> **Exercise goal**
The records below must be copied in full; omit the images.

>>>>

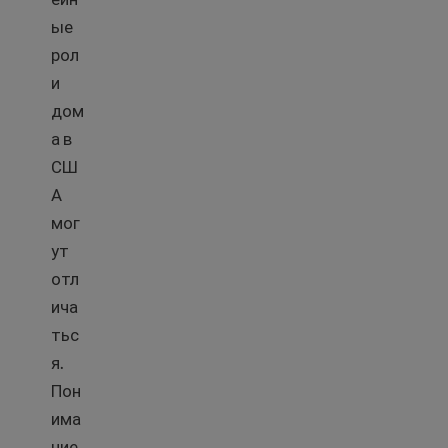
ые
рол
и
дом
а в
СШ
А
мог
ут
отл
ича
тьс
я.
Пон
има
ние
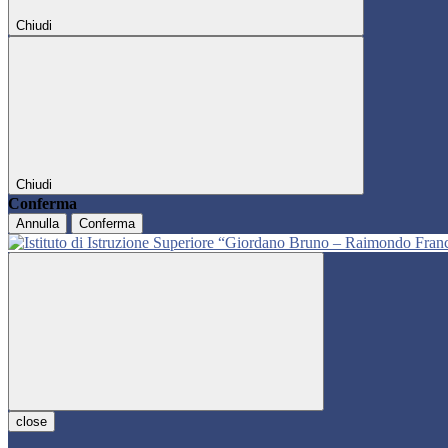
Chiudi
Chiudi
Conferma
Annulla
Conferma
close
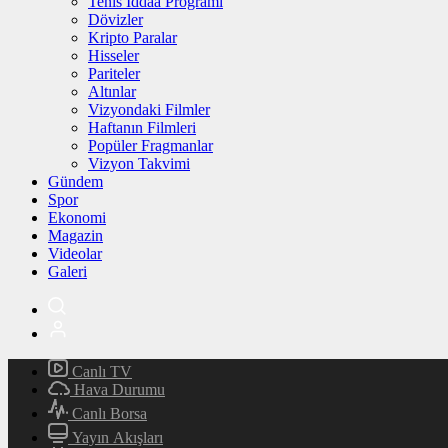
Tenis İddaa Programı
Dövizler
Kripto Paralar
Hisseler
Pariteler
Altınlar
Vizyondaki Filmler
Haftanın Filmleri
Popüler Fragmanlar
Vizyon Takvimi
Gündem
Spor
Ekonomi
Magazin
Videolar
Galeri
Canlı TV
Hava Durumu
Canlı Borsa
Yayın Akışları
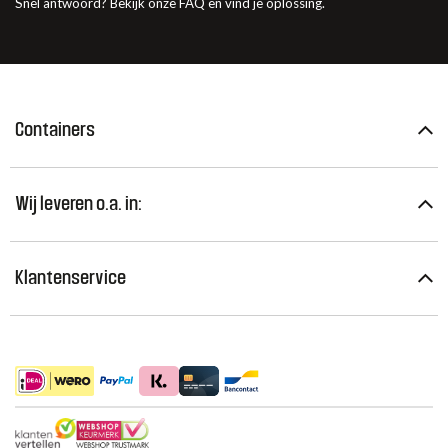
Snel antwoord? Bekijk onze FAQ en vind je oplossing.
Containers
Wij leveren o.a. in:
Klantenservice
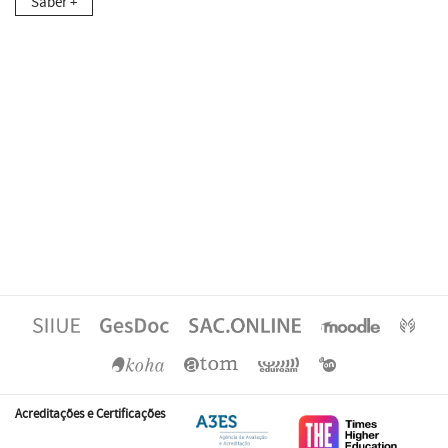
Saber +
Acreditações e Certificações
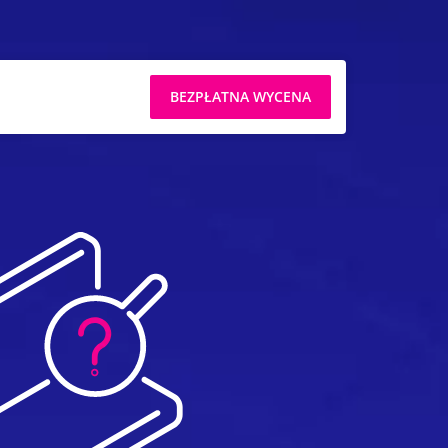
BEZPŁATNA WYCENA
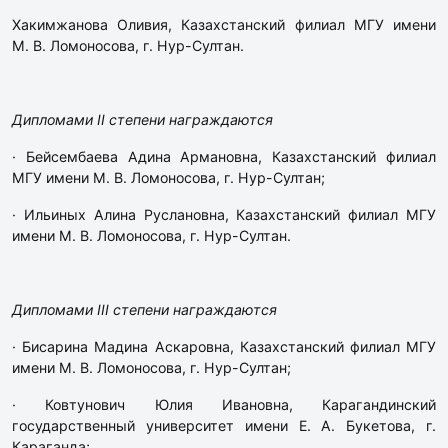
Хакимжанова Оливия, Казахстанский филиал МГУ имени
М. В. Ломоносова, г. Нур-Султан.
Дипломами II степени награждаются
· Бейсембаева Адина Армановна, Казахстанский филиал
МГУ имени М. В. Ломоносова, г. Нур-Султан;
· Ильиных Алина Руслановна, Казахстанский филиал МГУ
имени М. В. Ломоносова, г. Нур-Султан.
Дипломами III степени награждаются
· Бисарина Мадина Аскаровна, Казахстанский филиал МГУ
имени М. В. Ломоносова, г. Нур-Султан;
· Ковтунович Юлия Ивановна, Карагандинский
государственный университет имени Е. А. Букетова, г.
Караганда;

<<<<

> **Your solution**
ые
рол
и
дом
а в
СШ
А
мог
ут
отл
ича
тьс
я.
Пон
има
ние
Chiudi
Chiudi
Conferma
Annulla
Conferma
close
Tenis İddaa Programı
Dövizler
Kripto Paralar
Hisseler
Pariteler
Altınlar
Vizyondaki Filmler
Haftanın Filmleri
Popüler Fragmanlar
Vizyon Takvimi
Gündem
Spor
Ekonomi
Magazin
Videolar
Galeri
Canlı TV
Hava Durumu
Canlı Borsa
Yayın Akışları
Snel antwoord? Bekijk onze FAQ en vind je oplossing.
Containers
Wij leveren o.a. in:
Klantenservice
Saber +
Acreditações e Certificações
BEZPŁATNA WYCENA
Хакимжанова Оливия, Казахстанский филиал МГУ имени
М. В. Ломоносова, г. Нур-Султан.
Дипломами II степени награждаются
· Бейсембаева Адина Армановна, Казахстанский филиал
МГУ имени М. В. Ломоносова, г. Нур-Султан;
· Ильиных Алина Руслановна, Казахстанский филиал МГУ
имени М. В. Ломоносова, г. Нур-Султан.
Дипломами III степени награждаются
· Бисарина Мадина Аскаровна, Казахстанский филиал МГУ
имени М. В. Ломоносова, г. Нур-Султан;
· Ковтунович Юлия Ивановна, Карагандинский
государственный университет имени Е. А. Букетова, г.
Караганда;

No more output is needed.